Aim: To establish a SYBR Green I quantitative real-time PCR method for detecting the expression of the TLR4 mRNA of mice and to monitor the dynamics for TLR4 mRNA level of mice bone marrow-derived dendritic cells (DC) in the process of the maturation and the effect of dexamethasone (DEX) on TLR4 expression.
Methods: (1) DC from mice bone marrow were induced by cytokines and separated by magnetic beads. (2) The combined plasmid pUCm-T/TLR4 and pUCm-T/beta-actin for the standard materials in the real-time PCR was reconstructed. (3) The dynamics for the express TLR4 mRNA of DC cultivated in vitro for 4, 6, 8, 10, 12 days was detected respectively. (4) The TLR4 mRNA expression between DC treated with or without DEX was detected and compared.

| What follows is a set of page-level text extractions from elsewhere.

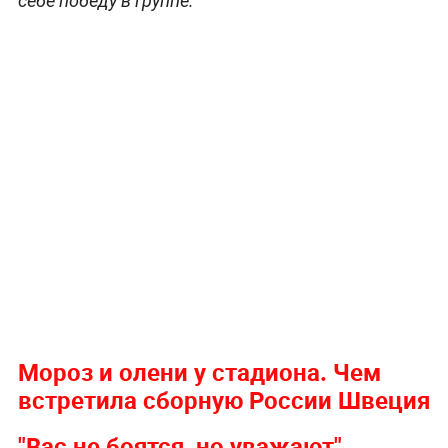
себе победу в группе.
Мороз и олени у стадиона. Чем
встретила сборную России Швеция
"Вас не боятся, но уважают".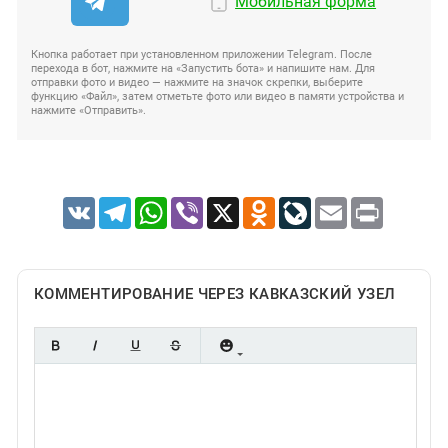
Мобильная форма
Кнопка работает при установленном приложении Telegram. После
перехода в бот, нажмите на «Запустить бота» и напишите нам. Для
отправки фото и видео — нажмите на значок скрепки, выберите
функцию «Файл», затем отметьте фото или видео в памяти устройства и
нажмите «Отправить».
VK
Telegram
WhatsApp
Viber
X
Odnoklassniki
LiveJournal
Email
Print
КОММЕНТИРОВАНИЕ ЧЕРЕЗ КАВКАЗСКИЙ УЗЕЛ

Results: (1) The DC with the purity over 90% were fully separated in success. (2) A SYBR Green I quantitative real-time PCR method for analyzing the TLR4 mRNA expression level of the mice was successful established. (3) TLR4 mRNA level was stable early during the culture of DC and then rise obviously at last.
Conclusion: There exists a close relationship between the level of TLR4 mRNA and the period of maturation of DC and the expression of TLR4 could be increased by DEX.